Diyanet Genelkurmay’ın izinde

Yakın geçmişte şikayetlerden biri, Genelkurmay’ın ve Başkanı’nın her konuda açıklama yapmasıydı. “Genelkurmay Başkanı bir devlet memurudur, DSİ Genel Müdürü üstüne vazife olmayan her konuda açıklama yapıyor mu” deniyordu.

Doğru da...

Farkında mısınız? Şimdi Genelkurmay’ın yerini Diyanet İşleri aldı.

Dershaneler konusu güncel ya.

Dini siyasette kullanan sahtekarlar birbirini suçluyor ya suçlamaktan öte derin ve sığ devleti aralarında paylaşamıyorlar ya.

İktidarın dinci koalisyon ortakları devlet hazinesini bölüşme yarışına girdiler ya, Diyanet görüş bildirmese olur mu?

Diyanet İşleri Başkanı Mehmet Görmez, işi gücü bırakmış, dershaneler konusunda da akıl veriyor, diyor ki: “Elbette bizim gelecek nesillerimizi, eğitim müfredatımızı konuşmamız, tartışmamız son derece önemli. Ancak tartışırken kardeşlik ahlakı içinde kalmalıyız.”

Yani , “Durun, siz kardeşsiniz” meselesi.

Diyanet bununla kalsa iyi. Vatandaşları, dinine, mezhebine göre fişlemeyi ciddi olarak gündemine almış, çalışıyor.

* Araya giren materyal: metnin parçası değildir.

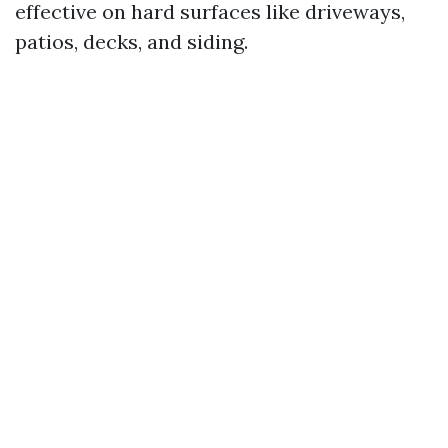
effective on hard surfaces like driveways,
patios, decks, and siding.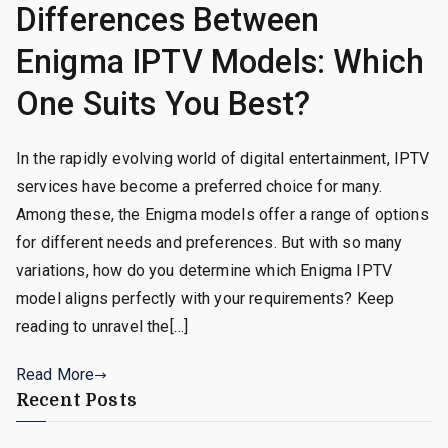
Differences Between
Enigma IPTV Models: Which
One Suits You Best?
In the rapidly evolving world of digital entertainment, IPTV
services have become a preferred choice for many.
Among these, the Enigma models offer a range of options
for different needs and preferences. But with so many
variations, how do you determine which Enigma IPTV
model aligns perfectly with your requirements? Keep
reading to unravel the[…]
Read More
Recent Posts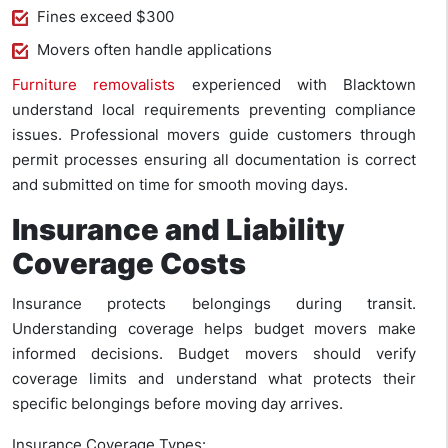
Fines exceed $300
Movers often handle applications
Furniture removalists
experienced with Blacktown
understand local requirements preventing compliance
issues. Professional movers guide customers through
permit processes ensuring all documentation is correct
and submitted on time for smooth moving days.
Insurance and Liability
Coverage Costs
Insurance protects belongings during transit.
Understanding coverage helps budget movers make
informed decisions. Budget movers should verify
coverage limits and understand what protects their
specific belongings before moving day arrives.
Insurance Coverage Types: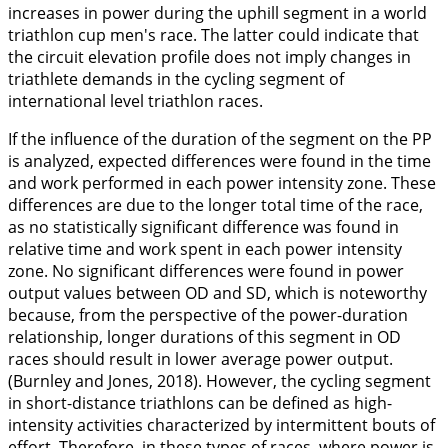
increases in power during the uphill segment in a world
triathlon cup men's race. The latter could indicate that
the circuit elevation profile does not imply changes in
triathlete demands in the cycling segment of
international level triathlon races.
If the influence of the duration of the segment on the PP
is analyzed, expected differences were found in the time
and work performed in each power intensity zone. These
differences are due to the longer total time of the race,
as no statistically significant difference was found in
relative time and work spent in each power intensity
zone. No significant differences were found in power
output values between OD and SD, which is noteworthy
because, from the perspective of the power-duration
relationship, longer durations of this segment in OD
races should result in lower average power output.
(Burnley and Jones,
2018
). However, the cycling segment
in short-distance triathlons can be defined as high-
intensity activities characterized by intermittent bouts of
effort. Therefore, in these types of races, where power is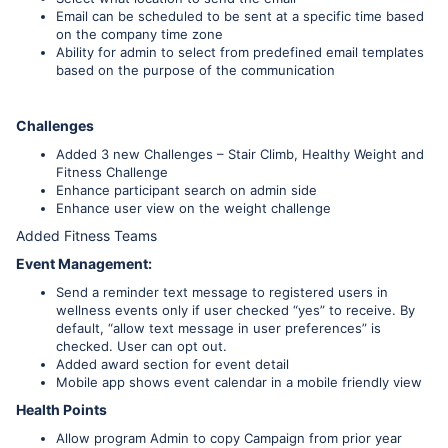
Email can be scheduled to be sent at a specific time based
on the company time zone
Ability for admin to select from predefined email templates
based on the purpose of the communication
Challenges
Added 3 new Challenges – Stair Climb, Healthy Weight and
Fitness Challenge
Enhance participant search on admin side
Enhance user view on the weight challenge
Added Fitness Teams
Event Management:
Send a reminder text message to registered users in
wellness events only if user checked “yes” to receive. By
default, “allow text message in user preferences” is
checked. User can opt out.
Added award section for event detail
Mobile app shows event calendar in a mobile friendly view
Health Points
Allow program Admin to copy Campaign from prior year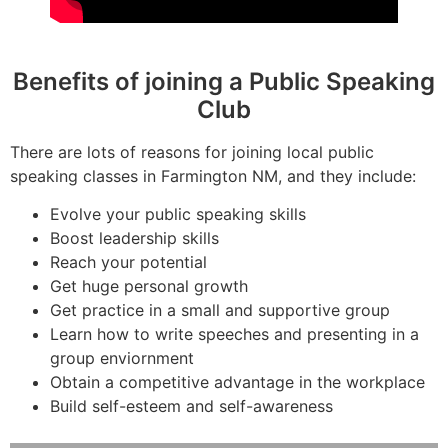
Benefits of joining a Public Speaking
Club
There are lots of reasons for joining local public
speaking classes in Farmington NM, and they include:
Evolve your public speaking skills
Boost leadership skills
Reach your potential
Get huge personal growth
Get practice in a small and supportive group
Learn how to write speeches and presenting in a
group enviornment
Obtain a competitive advantage in the workplace
Build self-esteem and self-awareness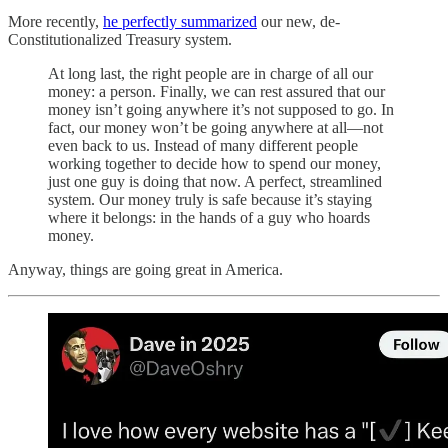
More recently,
he perfectly summarized
our new, de-
Constitutionalized Treasury system.
At long last, the right people are in charge of all our
money: a person. Finally, we can rest assured that our
money isn’t going anywhere it’s not supposed to go. In
fact, our money won’t be going anywhere at all—not
even back to us. Instead of many different people
working together to decide how to spend our money,
just one guy is doing that now. A perfect, streamlined
system. Our money truly is safe because it’s staying
where it belongs: in the hands of a guy who hoards
money.
Anyway, things are going great in America.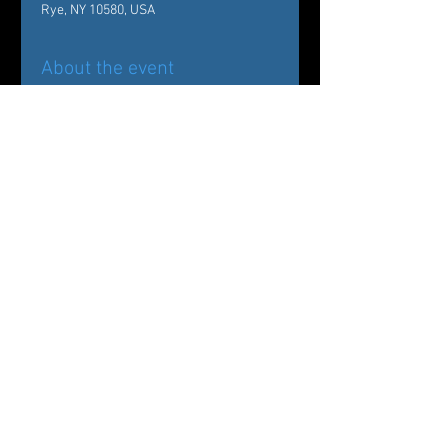
Rye, NY 10580, USA
About the event
Back by popular demand!
Carole Alexis Ballet Theatre/ Ballet des 
Amériques Presents
The Nutcracker:
Drosselmeyer’s Workshop at The 
Wainwright House
Share this event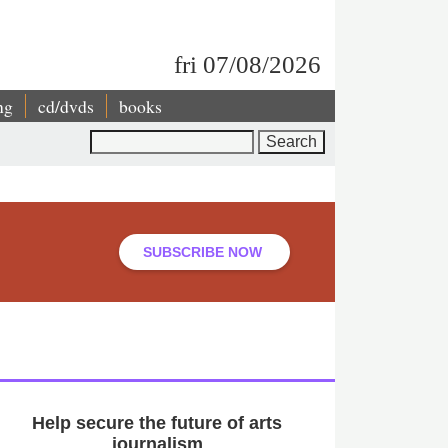
fri 07/08/2026
ng
cd/dvds
books
Search
SUBSCRIBE NOW
Help secure the future of arts
journalism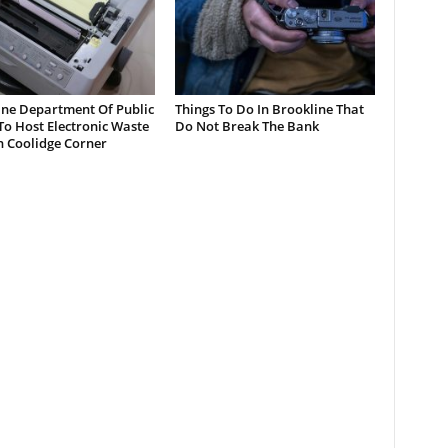
ine Department Of Public
Things To Do In Brookline That
o Host Electronic Waste
Do Not Break The Bank
n Coolidge Corner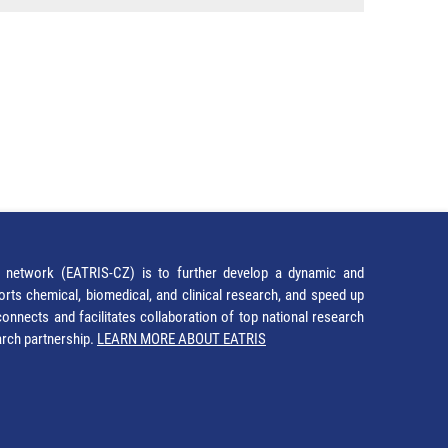
network (EATRIS-CZ) is to further develop a dynamic and
orts chemical, biomedical, and clinical research, and speed up
It connects and facilitates collaboration of top national research
earch partnership.
LEARN MORE ABOUT EATRIS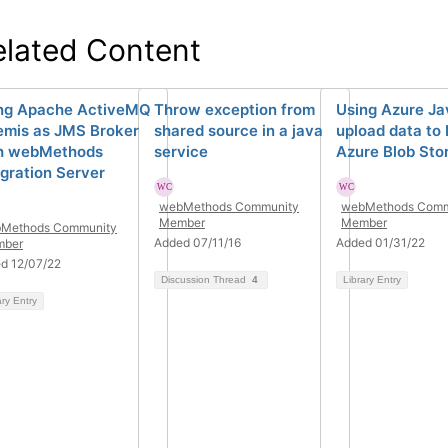
elated Content
ng Apache ActiveMQ
Throw exception from
Using Azure Ja
emis as JMS Broker
shared source in a java
upload data to
h webMethods
service
Azure Blob Sto
egration Server
webMethods Community
webMethods Comm
Member
Member
Methods Community
Added 07/11/16
Added 01/31/22
ber
d 12/07/22
Discussion Thread
4
Library Entry
ary Entry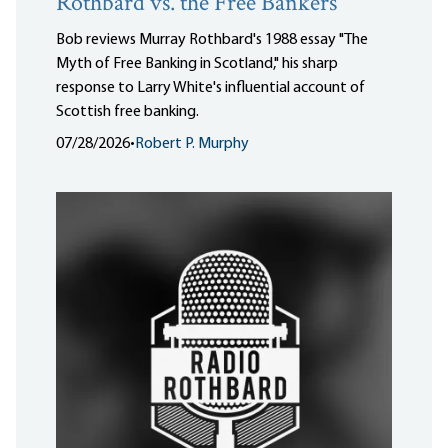
Rothbard vs. the Free Bankers
Bob reviews Murray Rothbard's 1988 essay "The
Myth of Free Banking in Scotland," his sharp
response to Larry White's influential account of
Scottish free banking.
07/28/2026
•
Robert P. Murphy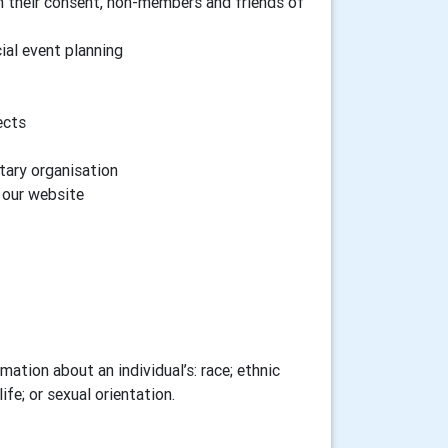
h their consent, non-members and friends of
cial event planning
ects
tary organisation
n our website
ation about an individual’s: race; ethnic
ife; or sexual orientation.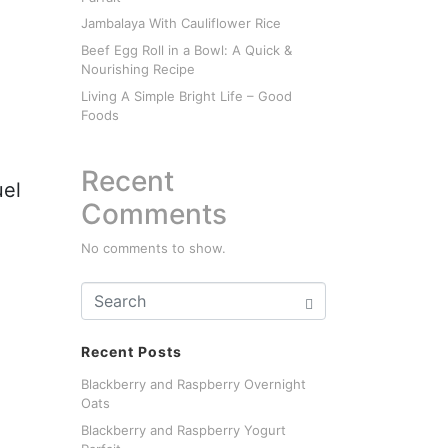
Jambalaya With Cauliflower Rice
Beef Egg Roll in a Bowl: A Quick &
Nourishing Recipe
Living A Simple Bright Life – Good
Foods
Recent
uel
Comments
No comments to show.
Recent Posts
Blackberry and Raspberry Overnight
Oats
Blackberry and Raspberry Yogurt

Bu Diyanet, Türkiye İstatistik Kurumu’na (TÜİK) anket siparişi vermiş.TÜİK’in anketörleri evlerin kapılarını çalmaya başlamış.

“– Hangi dine mensupsunuz?”
“– Hangi mezhebe göre amel edersiniz?”
gibi sorularla başlayan ankette yer alan diğer soruların bazıları şöyle:
“– Loto oynar mısınız?”
“– Misafirlikte kadın, erkek ayrı mı oturursunuz?”
“– Dışarı çıkarken başınızı örter misiniz?”
“– Alevilik, Bektaşilik, Kadirilik gibi oluşumlardan birine mensup musunuz?”
“– İçki içmek sizce günah mıdır?”
70 soruluk ankete yanıt vermek zorundasınız.
Anketörlerin bu sorularına, “Sana ne ulan!” derseniz, hadi “ulan” kelimesini kullanmayın, “ben bu soruları yanıtlamıyorum” derseniz cezası var.
Yani “hadi ulan başka kapıya” da diyemiyorsunuz.
Diyanet İşleri Başkanlığı, bu konuda yaptığı açıklamada bunu özellikle vurguluyor “TÜİK, mevzuatı gereği yaptığı tüm araştırmalarda, anketlerine cevap vermeyenlere idari para cezası verme hakkına sahiptir.” diyor.
Oysa, Anayasamızın 24. maddesi şöyle:
“Herkes vicdan, dini inanç ve kanaat hürriyetine sahiptir. kimse dini inanç ve kanaatlerini açıklamaya zorlanamaz.”
Anayasa bunu söylüyor.
Diyanet İşleri ve onun siparişini yerine getiren TÜİK, vatandaşı dini inanç ve kanaatlerini açıklamaya zorluyor.
Anayasa’yı ciddiye alıp yanıt vermezsen de ceza var.
Hem Diyanet İşleri hem de TÜİK bu tutum, davranış ve eylemiyle Anayasa’ya aykırı davranıp, suç işlemiyor mu?
Vatandaşa hangi dine, mezhebe sahip olduğunu ne hakla sorarsın?
İşin bir başka boyutu ise bu anketin neden yapıldığı, alınacak sonuçların nerede kullanılacağı konusu.
Tahmin etmek güç değil.
Devlet kurumlarında çalışanların, terfi, atama, koruma-kollama işlerinde kullanılacak. Poliste, adliyede, işe alımda, işten çıkarmada kolaylık sağlayacak.
Ha Alevilerin kaldıkları evlere saldırıyı kolaylaştırmak için boya ile işaret koymuşsun, hedef göstermişsin,
Ha vatandaşları dinlerine inançlarına göre anket yoluyla fişleyip hayatını karartmak için tutanak tutmuşsun, aynı şey.
Anketin garip sorularından biri de şöyle
“Sizce köpek olan eve melek girer mi?”
E yuh artık!
İnsanları dinine, mezhebine göre düşman kamplara ayırıyorsunuz, bu tamam da, hayvanlardan ne istiyorsunuz?
Bari onları rahat bırakın.
Onların seçimlerde oy kullanma hakkı yok.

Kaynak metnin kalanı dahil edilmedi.